Et pour cause, les Singapouriens se sont retrouvés partagé entre la fierté d’avoir leur pays et culture représentés à l'international et l’incompréhension vis à vis de cette classe d'ultra-riche dépeinte à l’écran qui ne reflète en aucun cas la majorité. Le film ne lésine pas non plus sur les stéréotypes asiatique ce qui - sans surprise - est un acquis venant d’Hollywood. Heureusement que la charismatique Awkwafina est de la partie pour sauver les meubles.
Apprentice (2016)
1 h 36 min. Sortie : 1 juin 2016. Drame
Film de Boo Junfeng
RRDB a mis 6/10.
Annotation :
Avec 8 cas recensés en 2017, 13 en 2018 et 4 en 2019, la peine de mort par pendaison est toujours d’actualité à Singapour. Principalement utilisé pour les meurtres et traffic de drogue, ce châtiment suprême n’est jamais mis en avant et peu d’informations filtres à son sujet dans les journaux locaux. Singapour étant la quatrième place financière au monde et 50% de sa population étant des étrangers, on peut comprendre que cette méthode d’un autre temps soit plus ou moins cachée.
“Apprentice” nous permet donc d’accéder aux coulisses du couloir de la mort singapourien à travers l’histoire d’une jeune recrue qui choisit de devenir gardien de prison afin de se rapprocher du bourreau de son père condamné à mort 30 ans plus tôt. Un film dramatique qui fonctionne relativement bien. L’atmosphère carcérale y est surreprésentée à travers une mise en scène qui met en exergue ce sentiment d'étroitesse. Le scénario est un peu tiré par les cheveux par moment mais le résultat est très correct.
[6.5/10]
Wet Season (2019)
Wet Season
1 h 43 min. Sortie : 19 février 2020 (France).

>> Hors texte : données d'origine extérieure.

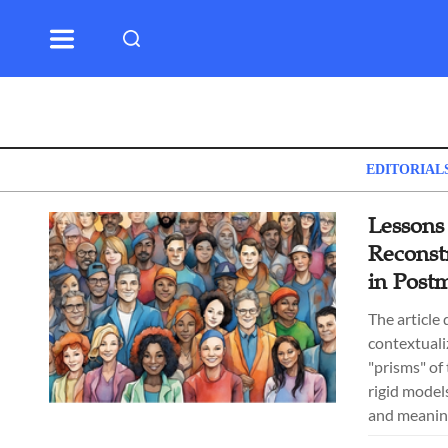
EDITORIAL
Lessons
Reconst
in Post
The article
contextualiz
"prisms" of
rigid model
and meanin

Drame
Film de Anthony Chen
RRDB a mis 6/10.
Annotation :
Deuxième film d’une trilogie annoncée par son auteur Anthony Chen, “Wet Season” met en scène une enseignante de Chinois dans un lycée singapourien qui tente d’avoir un enfant (en vain) avec son mari qui finit par la délaisser. Une femme perdue qui va progressivement se rapprocher d’un de ses élèves… incarné par l’enfant - devenu adolescent - de “Ilo Ilo”.
Les parallèles avec Singapour sont nombreux, la femme étant elle même le reflet de la cité-état. Elle enseigne le mandarin, une matière dépréciée dans le film tout comme dans ce pays où le gouvernement impose l’utilisation de l’anglais. Avec une famille basée en Malaisie - les racines de Singapour - le personnage principal se retrouve quelque peu perdue lorsque son mari la délaisse. De la meme manière, Singapour est continuellement tiraillé entre les valeurs de ses origines chinoises et malais et l’influence occidentale qui prend de plus en plus de place dans cette société qui doit en partie sa survie grâce aux liens qu’elle a su tissée avec l’international.
Une réalisation toujours aussi intimiste mais qui pêche cette fois-ci par une pudeur et des non dits qui ne fonctionnent pas toujours. A cela s’ajoute un jeu d’acteur (en premiere ligne celui du jeune Koh Jia Ler) relativement moyen. Un film correct qui reste tout de même en dessous de “Ilo Ilo”.